Her thoughts about drugs:
“I don’t like being stoned, I don’t like that fuzzy feeling you get. I’m not an herbalist and I never will be.” She also recalled that she left Jean-Michel Basquiat because he wouldn’t stop doing heroin. “We always think we can fix people and we can’t…just change yourself.”
On songwriting:
She wrote “Vogue” in a couple of hours. “I had seen people ‘voguing.’ Warren (Beatty) asked me to write a song for ‘Dick Tracy’ and I was thinking about all of the movie stars. Warren grew up in that era and he dated all of Hollywood, basically.”
When Stern sidekick Robin Quivers interjected to inquire whether Beatty was as sexually adept as his legend suggests, Madonna responded, “Yes, he was (an incredible lover). I’m not going to lie.”

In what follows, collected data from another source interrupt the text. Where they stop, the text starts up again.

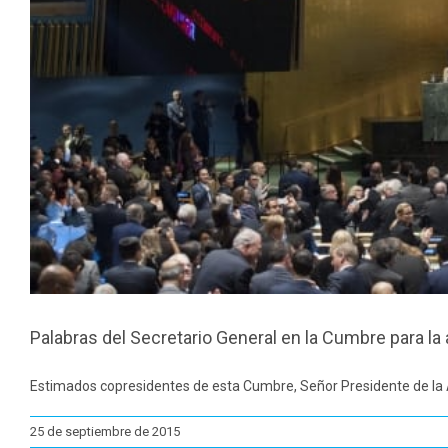
Palabras del Secretario General en la Cumbre para la
Estimados copresidentes de esta Cumbre, Señor Presidente de la A
25 de septiembre de 2015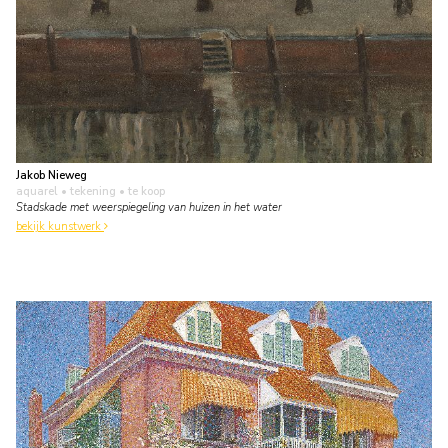
Jakob Nieweg
aquarel • tekening
• te koop
Stadskade met weerspiegeling van huizen in het water
bekijk kunstwerk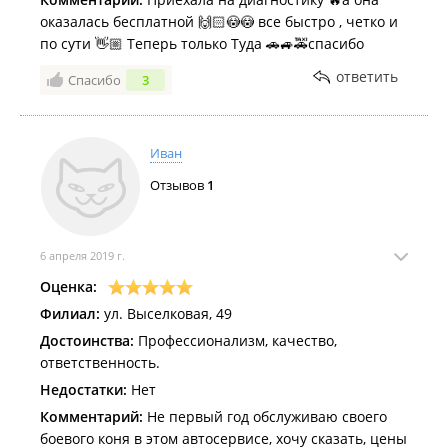
оказалась бесплатной 🙌🏻😳😳 все быстро , четко и
по сути 👋🏼 Теперь только Туда 🚗🚙🚕спасибо
ответить
Спасибо
3
Иван
Отзывов
1
6 апреля 2019 г.
Оценка:
Филиал:
ул. Выселковая, 49
Достоинства:
Профессионализм, качество,
ответственность.
Недостатки:
Нет
Комментарий:
Не первый год обслуживаю своего
боевого коня в этом автосервисе, хочу сказать, цены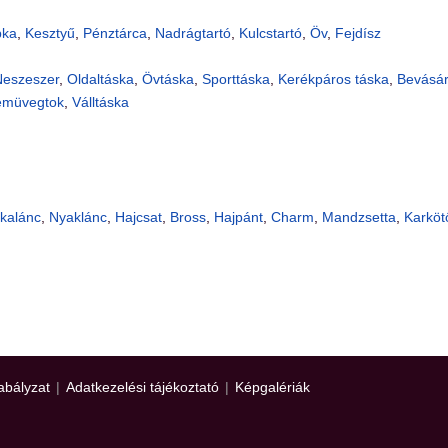
pka
,
Kesztyű
,
Pénztárca
,
Nadrágtartó
,
Kulcstartó
,
Öv
,
Fejdísz
eszeszer
,
Oldaltáska
,
Övtáska
,
Sporttáska
,
Kerékpáros táska
,
Bevásár
emüvegtok
,
Válltáska
kalánc
,
Nyaklánc
,
Hajcsat
,
Bross
,
Hajpánt
,
Charm
,
Mandzsetta
,
Karköt
abályzat
|
Adatkezelési tájékoztató
|
Képgalériák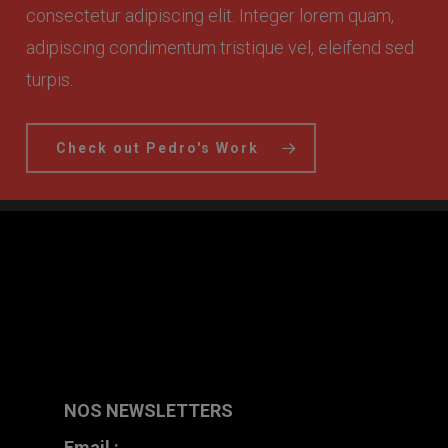
consectetur adipiscing elit. Integer lorem quam,
adipiscing condimentum tristique vel, eleifend sed
turpis.
Check out Pedro's Work
NOS NEWSLETTERS
Email :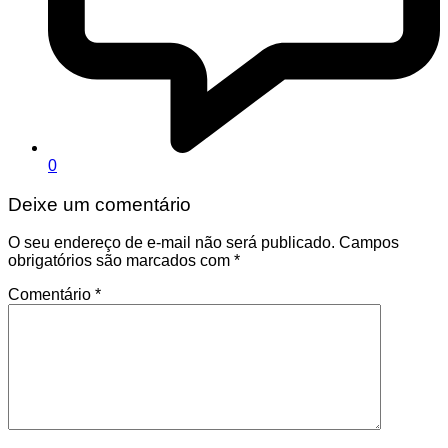
0
Deixe um comentário
O seu endereço de e-mail não será publicado.
Campos
obrigatórios são marcados com
*
Comentário
*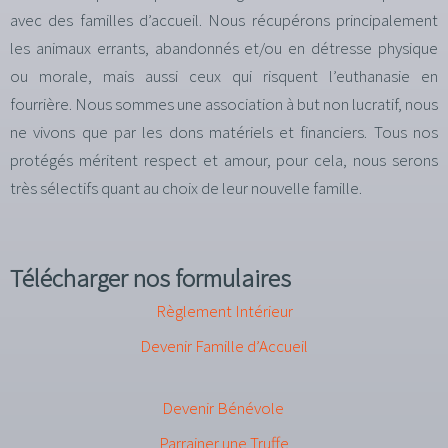
avec des familles d’accueil. Nous récupérons principalement
les animaux errants, abandonnés et/ou en détresse physique
ou morale, mais aussi ceux qui risquent l’euthanasie en
fourrière. Nous sommes une association à but non lucratif, nous
ne vivons que par les dons matériels et financiers. Tous nos
protégés méritent respect et amour, pour cela, nous serons
très sélectifs quant au choix de leur nouvelle famille.
Télécharger nos formulaires
Règlement Intérieur
Devenir Famille d’Accueil
Devenir Bénévole
Parrainer une Truffe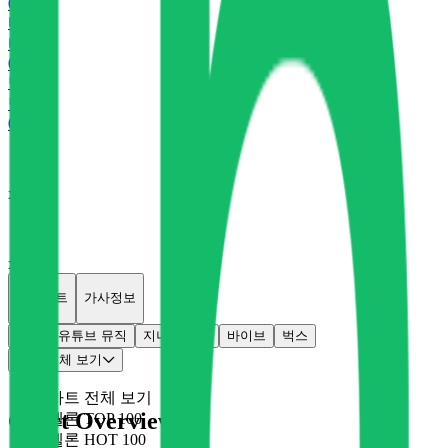
0
P
바
바이브
0
P
벅
벅스
0
P
x
0
x
0
개별차트
가사정보
멜론
유튜브 뮤직
지니
플로
바이브
벅스
차트 전체 보기
차트 전체 보기
Chart Overview
멜론 TOP 100
멜론 HOT 100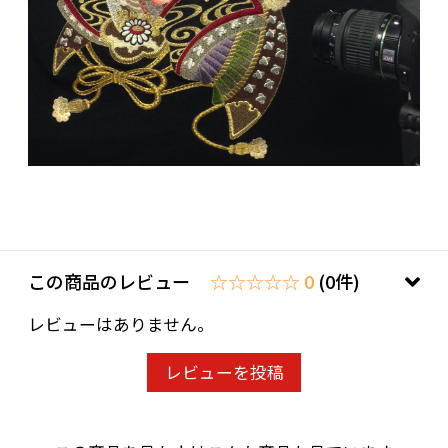
は十分のサイズなのに収納スペースを取らな
い、出し入れがが簡単であることも喜ばれまし
た。 どこで買えるのか聞かれました。おすすめ
です。
使い道 プレゼント 使う人 家族へ 購入回数 はじ
めて
20代/女性. 評価 5.00
投稿日：2022年04月30日
この商品のレビュー
☆☆☆☆☆ 0
(0件)
買って正解○
レビューはありません。
アパート暮らしなので場所のとらないもので、
ちゃんとしたものを息子に用意したく注文しま
レビューを投稿
した。刺繍もすごく素敵で、価格妥当の品だと
思います。 梱包の袋から取り出した際に上下の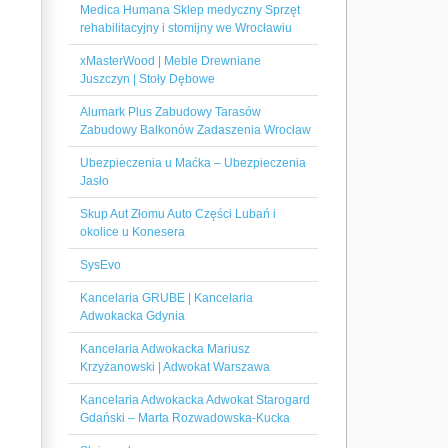
Medica Humana Sklep medyczny Sprzęt
rehabilitacyjny i stomijny we Wrocławiu
xMasterWood | Meble Drewniane
Juszczyn | Stoły Dębowe
Alumark Plus Zabudowy Tarasów
Zabudowy Balkonów Zadaszenia Wrocław
Ubezpieczenia u Maćka – Ubezpieczenia
Jasło
Skup Aut Złomu Auto Części Lubań i
okolice u Konesera
SysEvo
Kancelaria GRUBE | Kancelaria
Adwokacka Gdynia
Kancelaria Adwokacka Mariusz
Krzyżanowski | Adwokat Warszawa
Kancelaria Adwokacka Adwokat Starogard
Gdański – Marta Rozwadowska-Kucka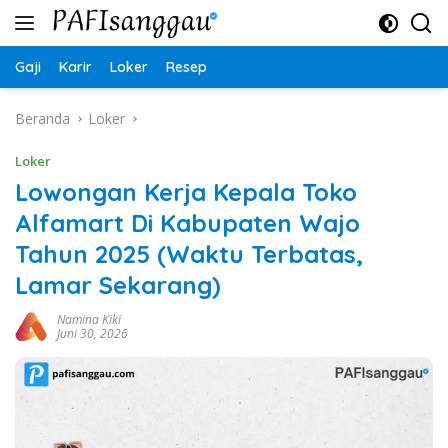
Langsung
ke
konten
Gaji
Karir
Loker
Resep
Beranda
Loker
Loker
Lowongan Kerja Kepala Toko
Alfamart Di Kabupaten Wajo
Tahun 2025 (Waktu Terbatas,
Lamar Sekarang)
Namina Kiki
Juni 30, 2026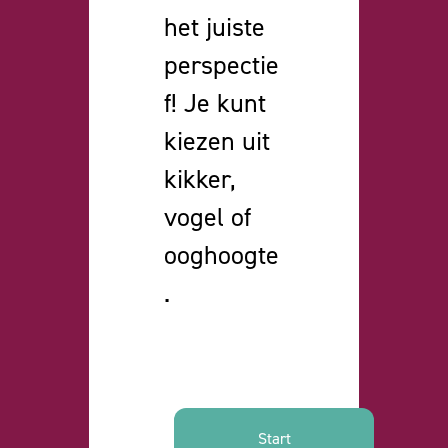
het juiste
perspectie
f! Je kunt
kiezen uit
kikker,
vogel of
ooghoogte
.
Start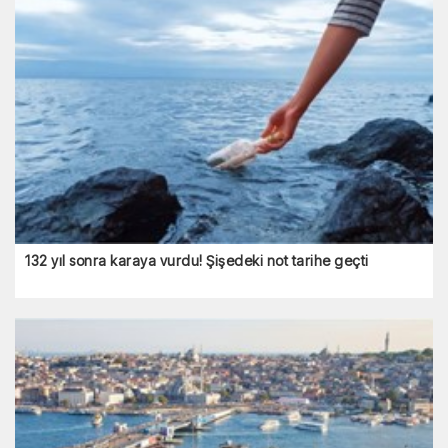
132 yıl sonra karaya vurdu! Şişedeki not tarihe geçti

She also revealed that the new song “Ghosttown” is about the end of the world and she’s shooting the video for it next week. “It’s a post-apocalyptic love song.”
And “Joan of Arc” – “This is me wishing I could be as impenetrable as I perceive Joan of Arc to be…she’s always been a female hero in my life.”
On her racy new song, “Holy Water”:
“I think my son likes the beat of ‘Holy Water.’ They like the music. They did roll their eyes a little bit, but they’re used to it. I’m their mom at this point. They separate it.”
On performing live:
“If someone I know is in the audience I would get a little nervous.”
She also expounded on her Super Bowl performance – “You have eight minutes to build the stage in the middle of the stadium and the NFL hires locals to do that, so you have locals building your stage, (and you start to worry) what if it starts to break down? (You’re) so out of control. Live TV is crazy anyway. Whatever happens, happens, you have to roll with it.”
On what happened at the Brit Awards that caused her widely publicized tumble:
“I rehearse everything to death. I never do anything live that I haven’t rehearsed…I had a long beautiful cape made for me by Armani, I was walking down this long runway to the stage at the O2 in London. I entered in the middle of the audience and had to walk up these steps, the cape was placed on me at the bottom of the stage. I had two Japanese girls holding the train of my cape and I could barely see. We rehearsed this 1,000 times. And how the cape is secured, I had magnets going all the way up but the one at the top kept coming undone because the cape is so heavy and I wanted to be obscured. So I tied it with a silk string, we rehearsed in 20,000 times…I pulled the string that time (during the show) and it didn’t come undone, it turned into a knot. (What happened was that) the director or stage manager of the show at the last minute said you can’t walk out in the middle of all these people. So now I had to walk farther so my stylist said, I’m worried that the cape isn’t going to stay on your neck, so let’s tie it tight.”
After she fell, “Honestly, I was in shock. I had so much adrenaline pumping through my body. The first thing that flashed through my mind was I have to start this all over again and then I realized it’s live TV…then I just danced like an angry matador for the next 30 seconds…No one beats up on me more than me, I have a lot of pride in doing shows well and not messing up and I did and that’s really what I did, beat up on myself. That lasted pretty much the week.”